In BCI, feedback is an important component, and VR tools can improve the BCI-feedback presentation. Ron-Angevin and Díaz-Estrella [53] explored this function and trained subjects using the BCI system with a virtual environment. This helped to modify EEG behavior through improvement in feedback control. Similarly, Othmer et al. [54] worked for the implementation of EEG biofeedback with VR-based stimulation in subjects with neurological disorders. Zarka et al. [55] researched the time course of scalp activation during observation of human gait with EEG and human walking 3D-animation in normal, upside down, and uncoordinated conditions. They observed a decreased P120 response in the upside-down condition and a decreased N170 and P300b amplitude in the uncoordinated condition, together with decreased alpha power and theta phase locking in both conditions. The results were in agreement with the various existing point-light display studies; thus, supporting the application of VR for neurofeedback. Vourvopoulos et al. [6] utilized VR-based BCI neurofeedback for stroke patient rehabilitation, for which they used a platform that can acquire post-stroke EEG signals with function of movement of a virtual avatar arm, which allowed a subject-driven action observation neurofeedback in VR. The results showed that EEG based neurofeedback is beneficial for severe motor impairment patients.
However, various neurotechnological advancements, such as an enhanced compatibility with the full functionality of VR systems with neuroimaging modalities (such as fMRI and MEG), enhanced the degree of freedom for mobility in an integrated system; hybrid neuroimaging with VR stimulations, etc. are yet to be researched, which can provide a robust system of integrated VR environment and BCI systems.

3.7. Neuromarketing

Neuromarketing involves the implication of neuropsychology in marketing research to assess the neural responses from the subject for marketing stimuli [56,57]. The addition of VR technologies can give an extra edge to neuromarketing by providing a virtual environment to show marketing creativity. Burris et al. [58] contributed an article describing the applicability of an integrated VR-neuroimaging system in neuromarketing. The chapter provided an overview of various means of studying human neurological responses with VR stimulated marketing environment, through neuroimaging modalities such as EEG, MEG, and fMRI. Castellanos et al. [59] explored the neuromarketing approach in digital video advertising with EEG measurements. It consisted of interactive videos shown on the 360° screen followed by a questionnaire. The study evaluated the effect of interactivity in emotion during the viewing of the advertisements. The power spectral density (PSD) values of all frequency bands were computed for the 360° video stimulations.

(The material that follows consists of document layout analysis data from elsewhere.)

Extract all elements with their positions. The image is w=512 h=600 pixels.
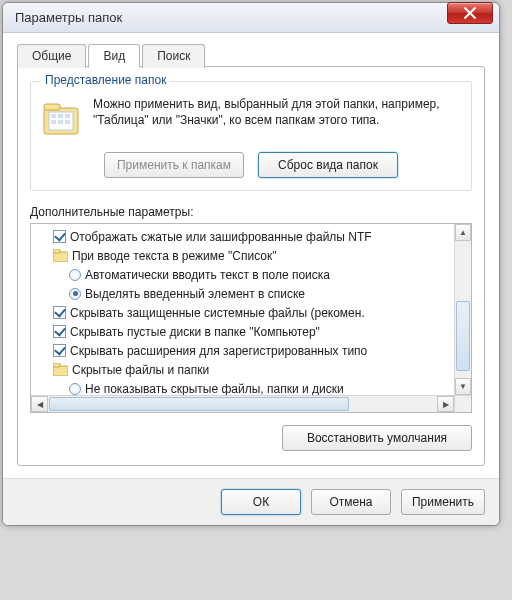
scroll-right-icon[interactable]: ▶ [437,396,454,412]
scroll-thumb[interactable] [456,301,470,371]
svg-rect-12 [53,363,60,367]
list-item[interactable]: Скрывать пустые диски в папке "Компьютер… [35,322,469,341]
radio-icon[interactable] [69,269,81,281]
folder-view-group: Представление папок Можно применить вид,… [30,81,472,191]
radio-icon[interactable] [69,383,81,395]
scroll-thumb[interactable] [49,397,349,411]
titlebar: Параметры папок [3,3,499,33]
apply-button[interactable]: Применить [401,489,485,515]
folder-view-legend: Представление папок [41,73,170,87]
svg-rect-4 [58,114,63,118]
folder-icon [53,249,68,262]
checkbox-icon[interactable] [53,344,66,357]
list-item[interactable]: Отображать сжатые или зашифрованные файл… [35,227,469,246]
scroll-down-icon[interactable]: ▼ [455,378,471,395]
checkbox-icon[interactable] [53,306,66,319]
tab-view[interactable]: Вид [88,44,140,68]
advanced-settings-label: Дополнительные параметры: [30,205,472,219]
window-title: Параметры папок [15,10,493,25]
ok-button[interactable]: ОК [221,489,301,515]
scroll-corner [454,395,471,412]
cancel-button[interactable]: Отмена [311,489,391,515]
checkbox-icon[interactable] [53,325,66,338]
restore-defaults-button[interactable]: Восстановить умолчания [282,425,472,451]
list-item[interactable]: Выделять введенный элемент в списке [35,284,469,303]
tab-general[interactable]: Общие [17,44,86,68]
svg-rect-1 [44,104,60,110]
dialog-buttons: ОК Отмена Применить [3,478,499,525]
close-button[interactable] [447,2,493,24]
svg-rect-3 [51,114,56,118]
apply-to-folders-button[interactable]: Применить к папкам [104,152,244,178]
list-item[interactable]: Скрывать защищенные системные файлы (рек… [35,303,469,322]
checkbox-icon[interactable] [53,230,66,243]
close-icon [464,7,476,19]
horizontal-scrollbar[interactable]: ◀ ▶ [31,395,454,412]
list-item[interactable]: При вводе текста в режиме "Список" [35,246,469,265]
svg-rect-10 [53,249,60,253]
list-item[interactable]: Скрытые файлы и папки [35,360,469,379]
folder-options-dialog: Параметры папок Общие Вид Поиск Представ… [2,2,500,526]
svg-rect-7 [58,120,63,124]
vertical-scrollbar[interactable]: ▲ ▼ [454,224,471,395]
svg-rect-6 [51,120,56,124]
list-item[interactable]: Скрывать расширения для зарегистрированн… [35,341,469,360]
folder-icon [53,363,68,376]
advanced-settings-list: Отображать сжатые или зашифрованные файл… [30,223,472,413]
list-item[interactable]: Автоматически вводить текст в поле поиск… [35,265,469,284]
scroll-up-icon[interactable]: ▲ [455,224,471,241]
tab-search[interactable]: Поиск [142,44,205,68]
scroll-left-icon[interactable]: ◀ [31,396,48,412]
svg-rect-5 [65,114,70,118]
radio-icon[interactable] [69,288,81,300]
folder-view-text: Можно применить вид, выбранный для этой … [93,96,461,140]
svg-rect-8 [65,120,70,124]
tabpanel-view: Представление папок Можно применить вид,… [17,66,485,466]
tabstrip: Общие Вид Поиск [17,43,485,67]
folder-view-icon [41,98,83,140]
reset-folder-views-button[interactable]: Сброс вида папок [258,152,398,178]
dialog-body: Общие Вид Поиск Представление папок [3,33,499,478]
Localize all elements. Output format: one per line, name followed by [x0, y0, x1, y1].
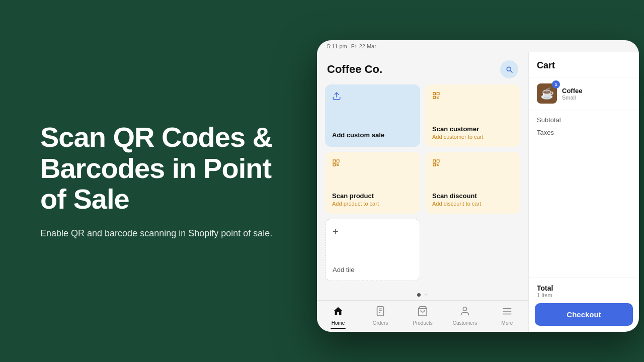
svg-rect-13	[333, 163, 336, 166]
cart-item-badge: 1	[552, 80, 560, 88]
tablet-mockup: 5:11 pm Fri 22 Mar Coffee Co.	[317, 40, 639, 332]
tile-scan-customer-title: Scan customer	[432, 125, 513, 133]
tile-add-custom-sale-title: Add custom sale	[332, 131, 413, 139]
nav-products[interactable]: Products	[401, 304, 444, 331]
pos-title: Coffee Co.	[327, 63, 382, 76]
nav-orders-label: Orders	[373, 320, 388, 326]
svg-rect-21	[433, 163, 436, 166]
status-time: 5:11 pm	[327, 43, 347, 49]
svg-line-1	[511, 71, 512, 72]
pagination: +	[317, 287, 528, 300]
orders-icon	[375, 306, 386, 319]
status-date: Fri 22 Mar	[351, 43, 376, 49]
nav-active-indicator	[331, 328, 346, 329]
svg-point-0	[507, 67, 511, 71]
bottom-nav: Home Orders	[317, 300, 528, 332]
svg-point-32	[463, 307, 466, 311]
search-button[interactable]	[500, 60, 518, 78]
taxes-label: Taxes	[537, 129, 554, 136]
tile-scan-product[interactable]: Scan product Add product to cart	[325, 152, 420, 214]
tile-add-custom-sale[interactable]: Add custom sale	[325, 84, 420, 147]
tiles-grid: Add custom sale	[317, 84, 528, 287]
cart-item-info: Coffee Small	[562, 87, 631, 101]
svg-rect-27	[377, 307, 384, 316]
nav-customers-label: Customers	[453, 320, 477, 326]
nav-home[interactable]: Home	[317, 304, 359, 331]
nav-more-label: More	[502, 320, 513, 326]
svg-rect-19	[433, 160, 436, 162]
svg-rect-5	[433, 96, 436, 99]
plus-icon: +	[333, 226, 413, 238]
svg-rect-12	[337, 160, 339, 162]
products-icon	[417, 306, 428, 319]
taxes-row: Taxes	[537, 129, 631, 136]
tile-scan-discount[interactable]: Scan discount Add discount to cart	[425, 152, 520, 214]
dot-1	[417, 293, 421, 297]
cart-item-image-wrap: ☕ 1	[537, 83, 557, 104]
qr-icon-customer	[432, 92, 513, 102]
cart-total-items: 1 Item	[537, 292, 631, 298]
tile-scan-product-sub: Add product to cart	[332, 201, 413, 207]
cart-item: ☕ 1 Coffee Small	[529, 77, 639, 110]
tile-scan-discount-title: Scan discount	[432, 192, 513, 200]
nav-customers[interactable]: Customers	[444, 304, 486, 331]
nav-orders[interactable]: Orders	[359, 304, 401, 331]
home-icon	[333, 306, 344, 319]
tile-scan-discount-sub: Add discount to cart	[432, 201, 513, 207]
tile-add-tile[interactable]: + Add tile	[325, 219, 420, 281]
qr-icon-product	[332, 159, 413, 169]
cart-panel: Cart ☕ 1 Coffee Small Subtotal	[528, 52, 639, 332]
hero-subtitle: Enable QR and barcode scanning in Shopif…	[40, 227, 282, 240]
subtotal-row: Subtotal	[537, 116, 631, 124]
tile-scan-customer-sub: Add customer to cart	[432, 134, 513, 140]
left-panel: Scan QR Codes & Barcodes in Point of Sal…	[0, 92, 312, 270]
tablet-content: Coffee Co.	[317, 52, 639, 332]
nav-home-label: Home	[332, 320, 345, 326]
pos-header: Coffee Co.	[317, 52, 528, 84]
cart-item-variant: Small	[562, 95, 631, 101]
cart-total-section: Total 1 Item	[529, 278, 639, 298]
right-panel: 5:11 pm Fri 22 Mar Coffee Co.	[312, 30, 644, 332]
cart-totals: Subtotal Taxes	[529, 110, 639, 278]
tile-add-tile-label: Add tile	[333, 266, 413, 274]
svg-rect-11	[333, 160, 336, 162]
upload-icon	[332, 92, 413, 103]
tile-scan-customer[interactable]: Scan customer Add customer to cart	[425, 84, 520, 147]
checkout-button[interactable]: Checkout	[535, 303, 633, 326]
cart-total-label: Total	[537, 284, 631, 292]
dot-plus: +	[424, 291, 428, 298]
status-bar: 5:11 pm Fri 22 Mar	[317, 40, 639, 52]
tile-scan-product-title: Scan product	[332, 192, 413, 200]
cart-title: Cart	[529, 52, 639, 77]
subtotal-label: Subtotal	[537, 116, 561, 124]
svg-rect-20	[437, 160, 439, 162]
svg-rect-4	[437, 93, 439, 95]
customers-icon	[459, 306, 470, 319]
hero-title: Scan QR Codes & Barcodes in Point of Sal…	[40, 122, 282, 215]
svg-rect-3	[433, 93, 436, 95]
more-icon	[502, 306, 513, 319]
nav-more[interactable]: More	[486, 304, 528, 331]
pos-left: Coffee Co.	[317, 52, 528, 332]
qr-icon-discount	[432, 159, 513, 169]
cart-item-name: Coffee	[562, 87, 631, 95]
nav-products-label: Products	[413, 320, 432, 326]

The frontal asymmetry index and difference score to summarize relative activity at homologous right and left sites, were calculated, and difference scores were averaged. A larger index of frontal asymmetry was observed for the 360° Group in comparison to the non 360° group. Thus, immersive, and interactive features of a 360° advertisement were found to enhance the emotional responses of valence.
However, the application of VR systems in neuromarketing needs further research to understand the vibrant perspective of marketing approaches and associated neural correlates.

3.8. Other Fields

Dynamic stimulations with VR can mimic a haptic environment and can be utilized to study various sensations, such as motion sickness. Lin et al. [60] worked with a dynamic VR environment consisting of a 3D surrounding VR scene and a motion platform. Sickness levels were studied using EEG signals with independent component analysis and it was observed that in the parietal and motor areas, power of 8–10 Hz frequency band increased with motion sickness-related events. This helped to assess the neural correlates of motion sickness.
VR can be used to study depression and its neural correlates. Depression is sometimes envisaged to be a result of the dysfunctional hippocampus, and this can be studied using MEG scans with VR navigation tasks, as experimented by Cornwell et al. [61]. The subjects were asked to navigate a virtual Morris water maze to find a hidden platform and theta oscillations (4–8 Hz) were mapped across the brain. Dysfunction of the right anterior hippocampus and para- hippocampal cortices were indicated as the reason for depression due to observation of the comparative differences in theta activity in right medial temporal cortices.
In addition, researchers have been trying to induce a hypnotic effect through VR systems. White et al. [62] studied the effect of hypnosis induced by a VR hypnosis induction system, by investigating EEG-based coherence and power spectra changes. The VR system consisted of a spoken hypnotic induction system with instructions to relax and was presented with scenes and sounds in the background. A decrease in incoherence was observed in the high susceptibility group while an increase in coherence was noted in the low susceptibility group, between medial frontal and lateral left prefrontal sites.
These discussed approaches and applicability in multidimensional fields show the efficacy of VR based research together with deciphering the neuronal response. Table 1 provides an overview of the discussed research, showing the synergistic relation and applicability of VR systems in neuroimaging research.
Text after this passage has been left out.